[Start of Attachment]
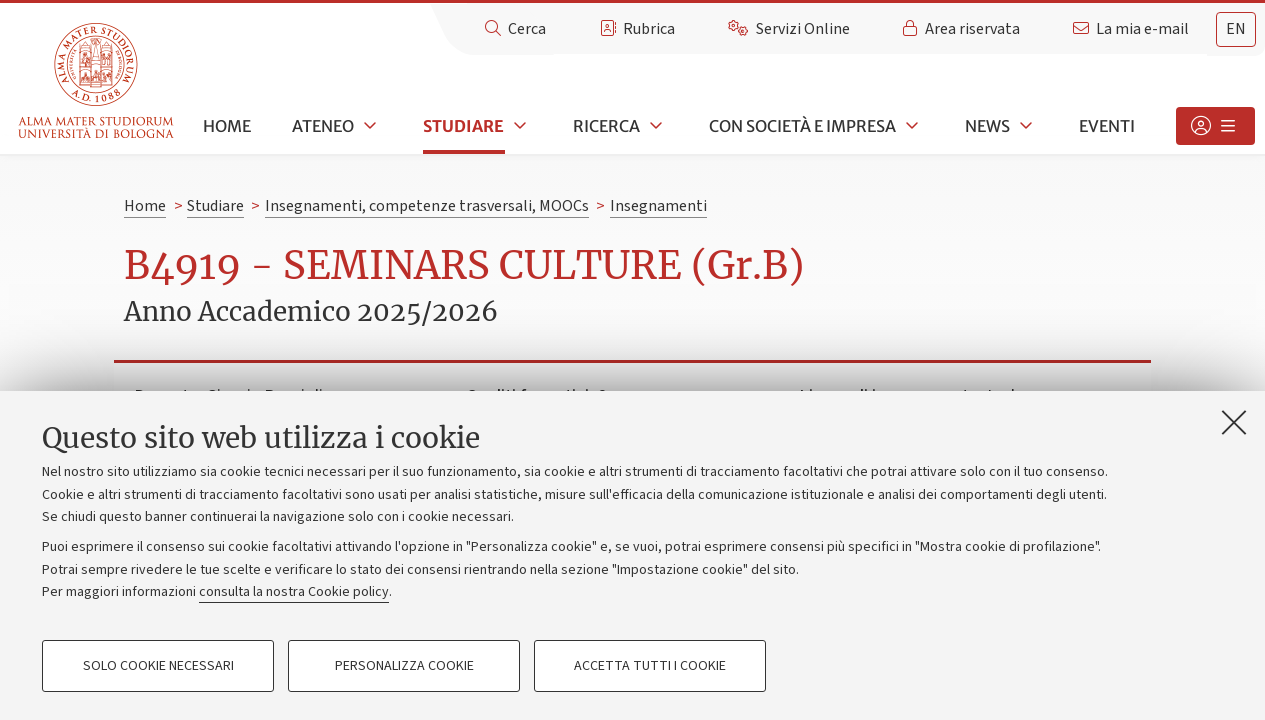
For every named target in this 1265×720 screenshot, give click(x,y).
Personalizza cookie (404, 666)
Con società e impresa (802, 126)
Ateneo (323, 126)
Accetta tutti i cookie (650, 666)
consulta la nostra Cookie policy (294, 592)
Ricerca (606, 126)
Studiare (463, 126)
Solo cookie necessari (158, 666)
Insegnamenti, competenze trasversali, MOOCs (427, 206)
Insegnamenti (658, 206)
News (987, 126)
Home (227, 126)
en (1236, 29)
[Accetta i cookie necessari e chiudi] (1234, 422)
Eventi (1107, 126)
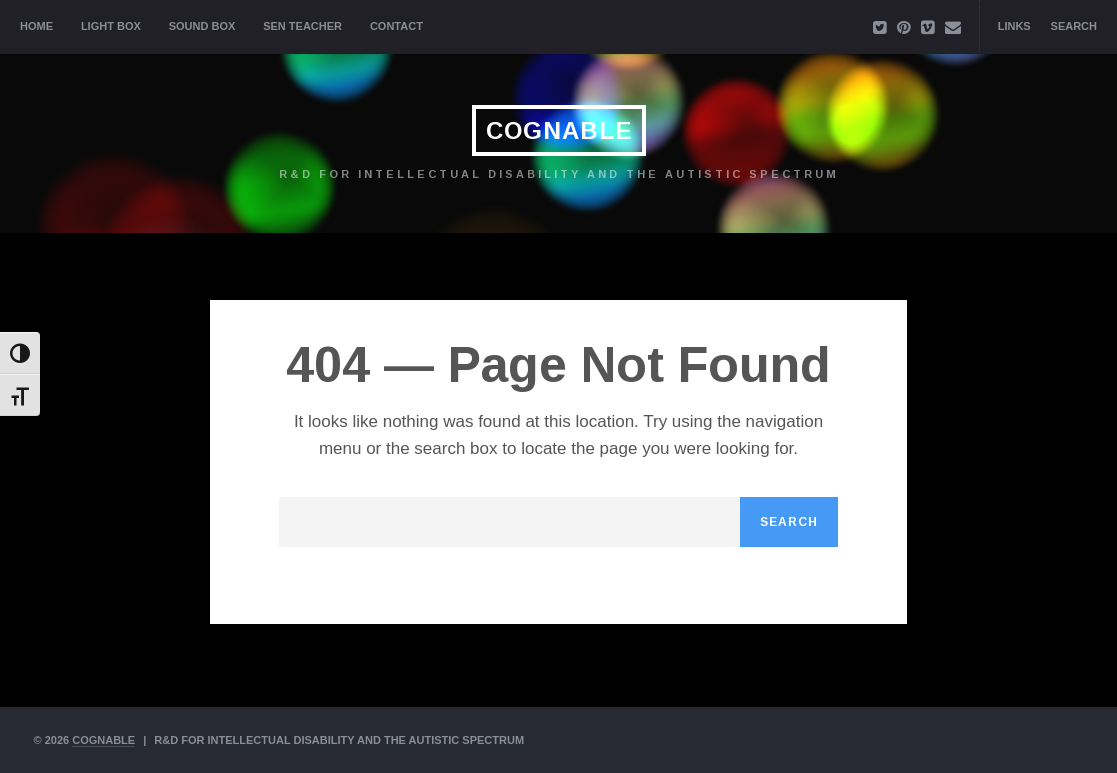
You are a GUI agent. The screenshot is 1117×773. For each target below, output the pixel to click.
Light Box (111, 26)
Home (36, 26)
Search (1074, 26)
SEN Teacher (302, 26)
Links (1014, 26)
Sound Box (202, 26)
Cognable (559, 130)
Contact (396, 26)
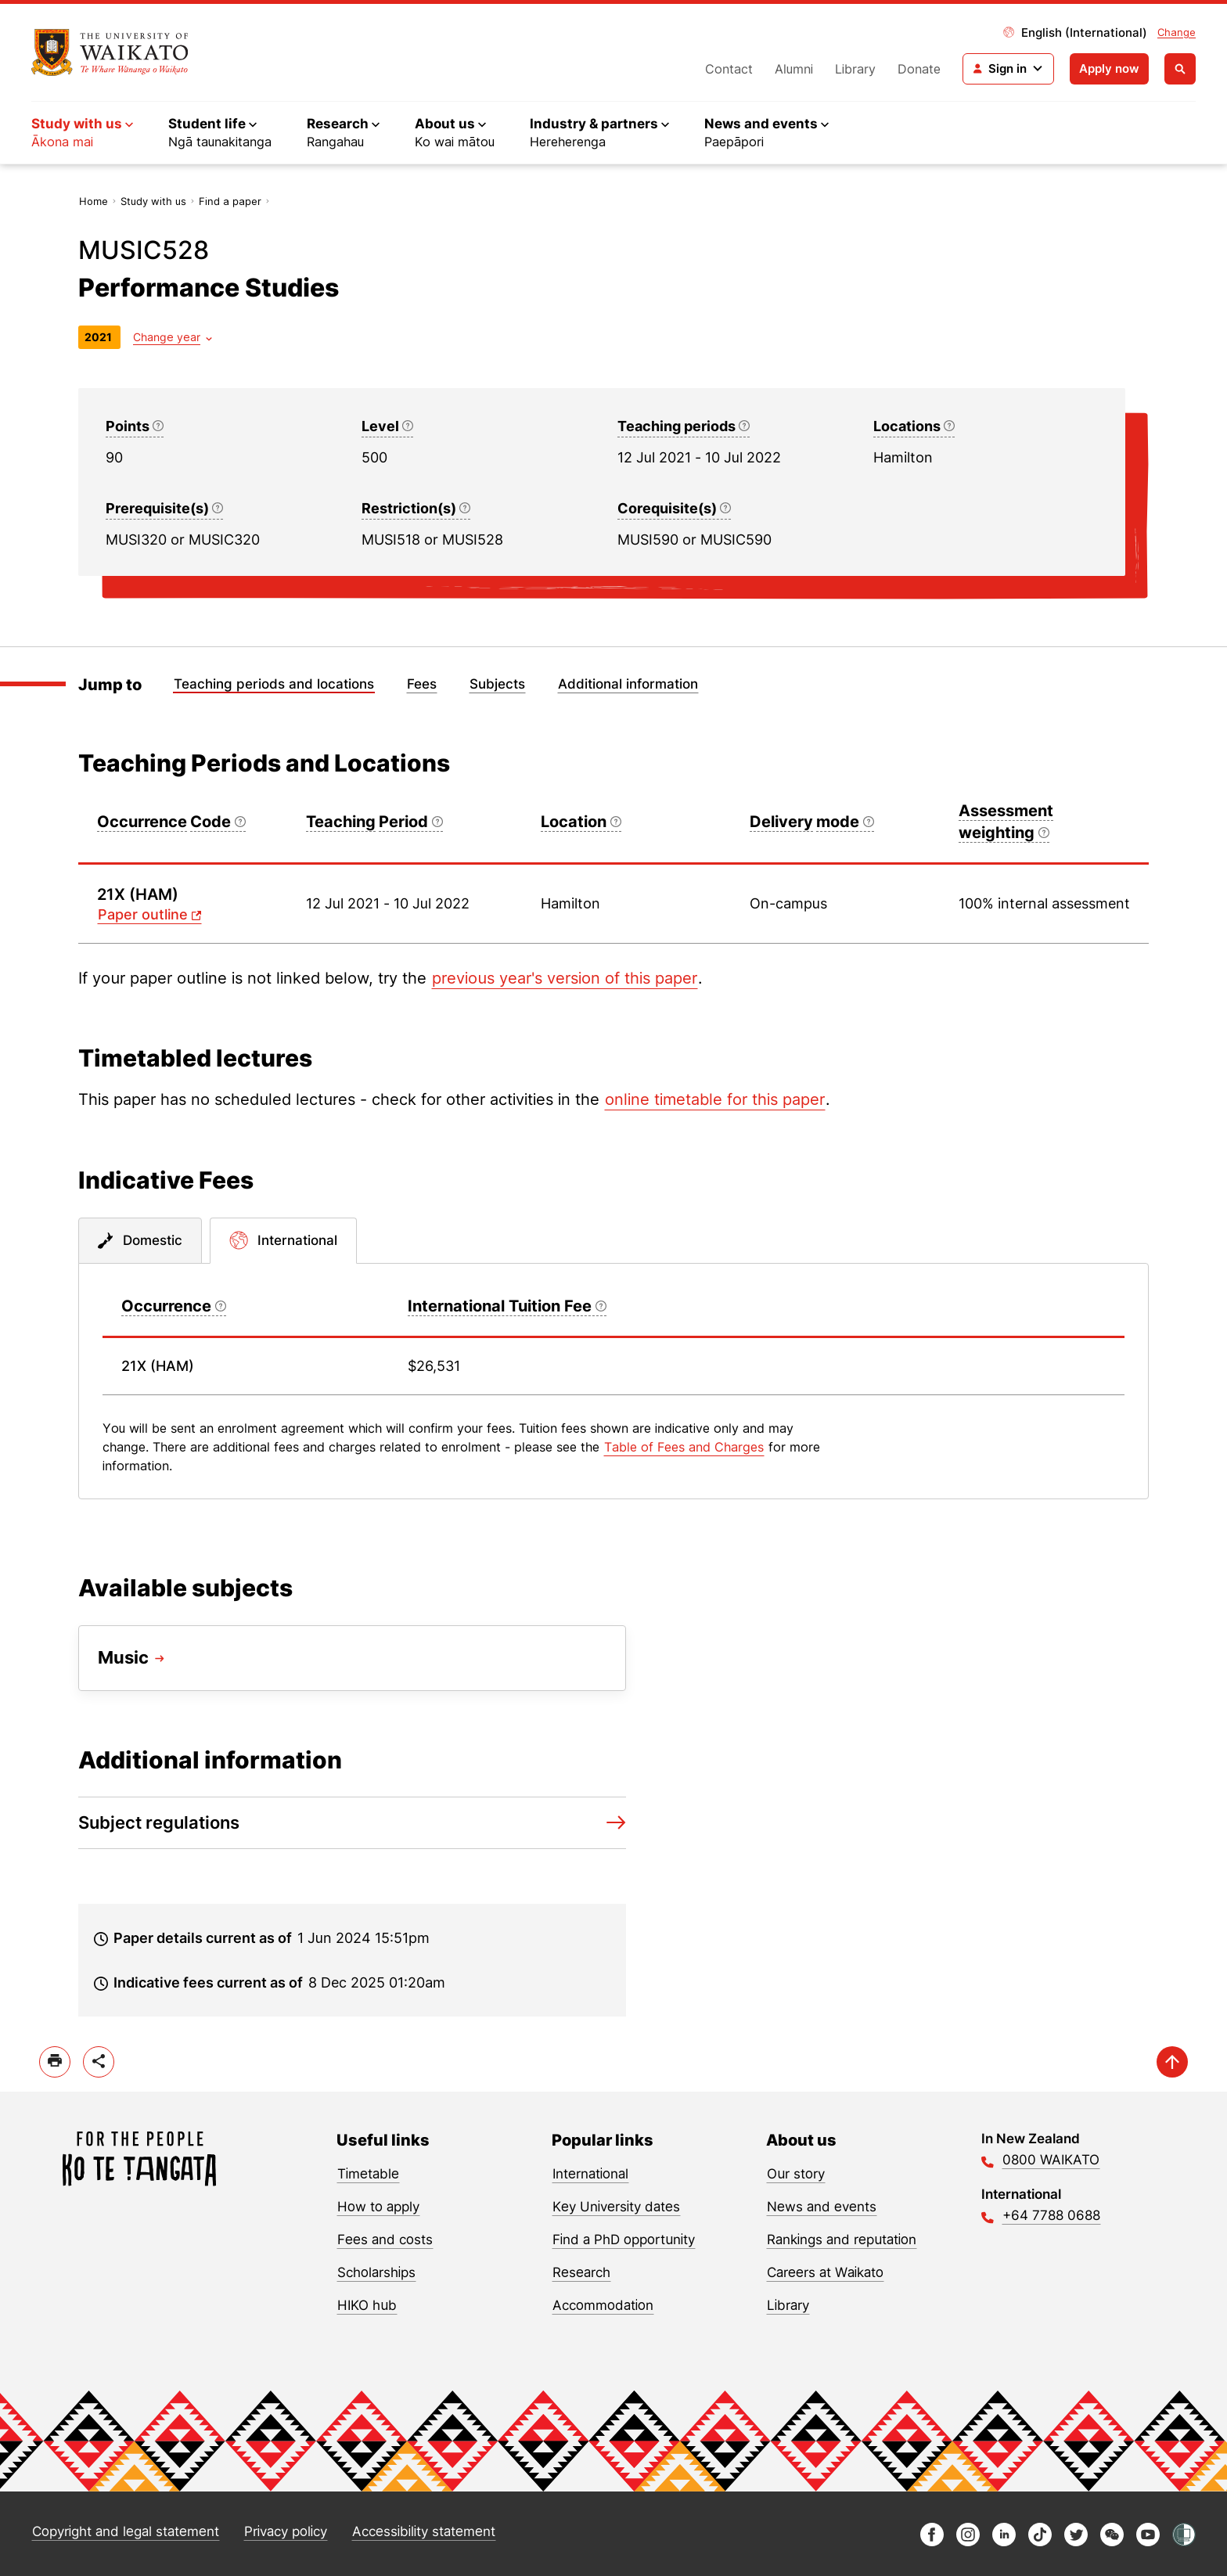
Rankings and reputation (841, 2239)
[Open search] (1180, 69)
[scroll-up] (1172, 2062)
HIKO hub (367, 2305)
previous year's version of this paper (564, 978)
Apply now (1109, 68)
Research (581, 2272)
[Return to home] (110, 52)
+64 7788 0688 (1051, 2215)
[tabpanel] (613, 1381)
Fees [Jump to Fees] (422, 684)
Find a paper (230, 201)
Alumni (794, 69)
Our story (796, 2174)
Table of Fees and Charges (684, 1447)
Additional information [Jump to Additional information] (628, 684)
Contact (729, 69)
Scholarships (376, 2272)
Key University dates (616, 2206)
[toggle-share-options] (98, 2062)
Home (93, 201)
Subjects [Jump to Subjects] (497, 684)
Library (855, 69)
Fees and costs (385, 2239)
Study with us (153, 201)
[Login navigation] (1008, 69)
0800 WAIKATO (1050, 2160)
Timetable (368, 2174)
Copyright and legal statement (125, 2531)
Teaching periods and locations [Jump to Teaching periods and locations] (274, 684)
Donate (919, 69)
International (590, 2174)
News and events (821, 2206)
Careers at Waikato (825, 2272)
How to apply (378, 2206)
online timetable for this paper (715, 1099)
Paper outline (143, 914)
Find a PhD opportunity (623, 2239)
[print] (54, 2062)
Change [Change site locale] (1176, 32)
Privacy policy (285, 2531)
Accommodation (602, 2305)
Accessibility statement (423, 2531)
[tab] (140, 1241)
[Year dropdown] (172, 337)
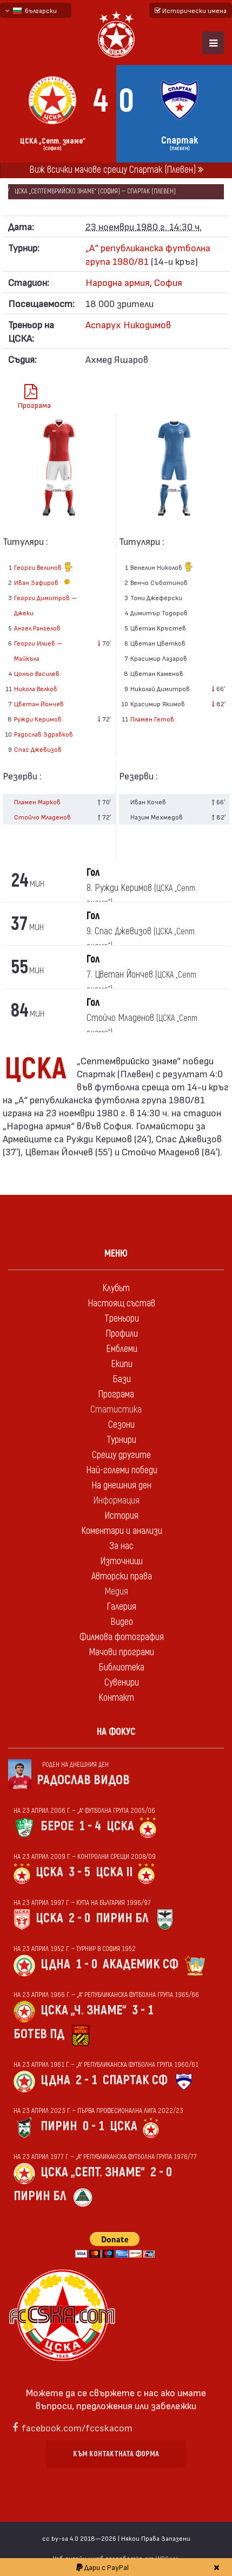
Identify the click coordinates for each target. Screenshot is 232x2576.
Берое (57, 1826)
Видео (121, 1622)
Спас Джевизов (38, 749)
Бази (121, 1379)
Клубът (116, 1288)
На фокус (116, 1732)
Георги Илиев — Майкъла (38, 650)
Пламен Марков (37, 801)
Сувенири (121, 1682)
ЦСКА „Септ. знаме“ (93, 2172)
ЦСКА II (114, 1872)
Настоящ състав (121, 1303)
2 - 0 (79, 1918)
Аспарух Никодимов (128, 324)
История (121, 1516)
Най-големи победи (121, 1470)
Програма (34, 396)
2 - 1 (86, 2080)
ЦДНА (55, 1964)
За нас (121, 1546)
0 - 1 (93, 2126)
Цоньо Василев (36, 673)
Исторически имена (191, 10)
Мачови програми (121, 1652)
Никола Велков (35, 688)
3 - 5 (79, 1872)
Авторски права (121, 1576)
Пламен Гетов (152, 719)
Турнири (121, 1440)
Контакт (116, 1698)
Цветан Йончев (39, 703)
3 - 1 (143, 2010)
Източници (121, 1561)
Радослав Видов (83, 1780)
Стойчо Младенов (42, 817)
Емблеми (121, 1349)
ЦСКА (120, 1826)
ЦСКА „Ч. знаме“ (84, 2010)
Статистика (116, 1409)
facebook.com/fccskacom (77, 2427)
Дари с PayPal (102, 2567)
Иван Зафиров (43, 582)
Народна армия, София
[End of Attachment]
WHAT THE EXERCISE ASKS:
Every line of the material is to be quoted exactly, with no pictures carried over.

RESPONSE TO THIS TASK:
For every named target in this 1265×720 screenshot, give click(x,y).
Personalizza cookie (404, 666)
Con società e impresa (802, 126)
Ateneo (323, 126)
Accetta tutti i cookie (650, 666)
consulta la nostra Cookie policy (294, 592)
Ricerca (606, 126)
Studiare (463, 126)
Solo cookie necessari (158, 666)
Insegnamenti, competenze trasversali, MOOCs (427, 206)
Insegnamenti (658, 206)
News (987, 126)
Home (227, 126)
en (1236, 29)
[Accetta i cookie necessari e chiudi] (1234, 422)
Eventi (1107, 126)
You are a GUI agent. The screenshot is 1117×773. For each target below, output the pixel to click.
Light Box (111, 26)
Home (36, 26)
Search (1074, 26)
SEN Teacher (302, 26)
Links (1014, 26)
Sound Box (202, 26)
Cognable (559, 130)
Contact (396, 26)
Rankings and reputation (841, 2239)
[Open search] (1180, 69)
[scroll-up] (1172, 2062)
HIKO hub (367, 2305)
previous year's version of this paper (564, 978)
Apply now (1109, 68)
Research (581, 2272)
[Return to home] (110, 52)
+64 7788 0688 (1051, 2215)
[tabpanel] (613, 1381)
Fees [Jump to Fees] (422, 684)
Find a paper (230, 201)
Alumni (794, 69)
Our story (796, 2174)
Table of Fees and Charges (684, 1447)
Additional information [Jump to Additional information] (628, 684)
Contact (729, 69)
Scholarships (376, 2272)
Key University dates (616, 2206)
[toggle-share-options] (98, 2062)
Home (93, 201)
Subjects [Jump to Subjects] (497, 684)
Library (855, 69)
Fees and costs (385, 2239)
Study with us (153, 201)
[Login navigation] (1008, 69)
0800 WAIKATO (1050, 2160)
Timetable (368, 2174)
Copyright and legal statement (125, 2531)
Teaching periods and locations [Jump to Teaching periods and locations] (274, 684)
Donate (919, 69)
International (590, 2174)
News and events (821, 2206)
Careers at Waikato (825, 2272)
How to apply (378, 2206)
online timetable for this paper (715, 1099)
Paper outline (143, 914)
Find a PhD opportunity (623, 2239)
[print] (54, 2062)
Change [Change site locale] (1176, 32)
Privacy policy (285, 2531)
Accommodation (602, 2305)
Accessibility statement (423, 2531)
[tab] (140, 1241)
[Year dropdown] (172, 337)
Identify the click coordinates for each target. Screenshot is 232x2576.
Берое (57, 1826)
Видео (121, 1622)
Спас Джевизов (38, 749)
Бази (121, 1379)
Клубът (116, 1288)
На фокус (116, 1732)
Георги Илиев — Майкъла (38, 650)
Пламен Марков (37, 801)
Сувенири (121, 1682)
ЦСКА „Септ. знаме“ (93, 2172)
ЦСКА II (114, 1872)
Настоящ състав (121, 1303)
2 - 0 (79, 1918)
Аспарух Никодимов (128, 324)
История (121, 1516)
Най-големи победи (121, 1470)
Програма (34, 396)
2 - 1 (86, 2080)
ЦДНА (55, 1964)
За нас (121, 1546)
0 - 1 (93, 2126)
Цоньо Василев (36, 673)
Исторически имена (191, 10)
Мачови програми (121, 1652)
Никола Велков (35, 688)
3 - 5 (79, 1872)
Авторски права (121, 1576)
Пламен Гетов (152, 719)
Турнири (121, 1440)
Контакт (116, 1698)
Цветан Йончев (39, 703)
3 - 1 (143, 2010)
Източници (121, 1561)
Радослав Видов (83, 1780)
Стойчо Младенов (42, 817)
Емблеми (121, 1349)
ЦСКА (120, 1826)
ЦСКА „Ч. знаме“ (84, 2010)
Статистика (116, 1409)
facebook.com/fccskacom (77, 2427)
Дари с PayPal (102, 2567)
Иван Зафиров (43, 582)
Народна армия, София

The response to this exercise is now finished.